10 Strategies to Manage and Prevent Panic Attacks

Deep abdominal breathing is a powerful relaxation technique that stimulates the vagus nerve, releases anti-stress enzymes and hormones, and can be as simple as inhaling and exhaling to a count of six.

1. Breathe Deeply

Cold water face immersion can quickly change perspective by stimulating the vagus nerve, activating the parasympathetic nervous system, and producing physiological changes.

2. Splash Water on Your Face

Immersing in an Epsom salts bath can promote relaxation by allowing magnesium to be absorbed through the skin, possibly reversing the stress response.

3. Take an Epsom Salts Bath

Massage therapy, including scalp massages, can significantly impact biochemistry by reducing cortisol levels and increasing serotonin and dopamine, according to research published in the International Journal of Neuroscience.

4. Massage Your Scalp

Shaking or moving our bodies in a primal fashion can be a powerful neurological exercise to release fear and move forward

5. Shake

Medications like benzodiazepines, SSRIs, SNRIs, azapirone, and anti-seizure drugs can treat panic symptoms or anxiety disorders, but require caution due to the risk of dependence.

6. Take medications

Closing your eyes during a panic attack can reduce overwhelming stimuli and aid in focusing on breathing.

7. Close your eyes

Binaural beats and audio therapy, such as ocean waves, have been shown to reduce anxiety and stabilize heart palpitations, providing a calming effect during stressful situations.

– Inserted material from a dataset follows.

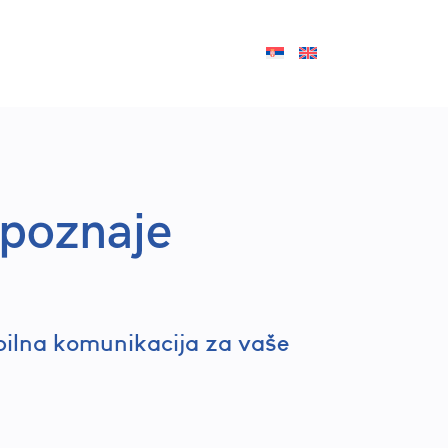
ijera.
Kontakt.
 poznaje
abilna komunikacija za vaše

8. Listen to Binaural Beats

Warming our hands, through activities such as holding a hot cup of tea or visualizing warm activities, can trigger parasympathetic relaxation, reverse the stress response, and potentially lower blood pressure.

9. Warm Your Hands

Eating dark chocolate with high cocoa content (at least 85%) can provide beneficial amounts of magnesium, tryptophan, and theobromine, which may help to promote relaxation and mood elevation.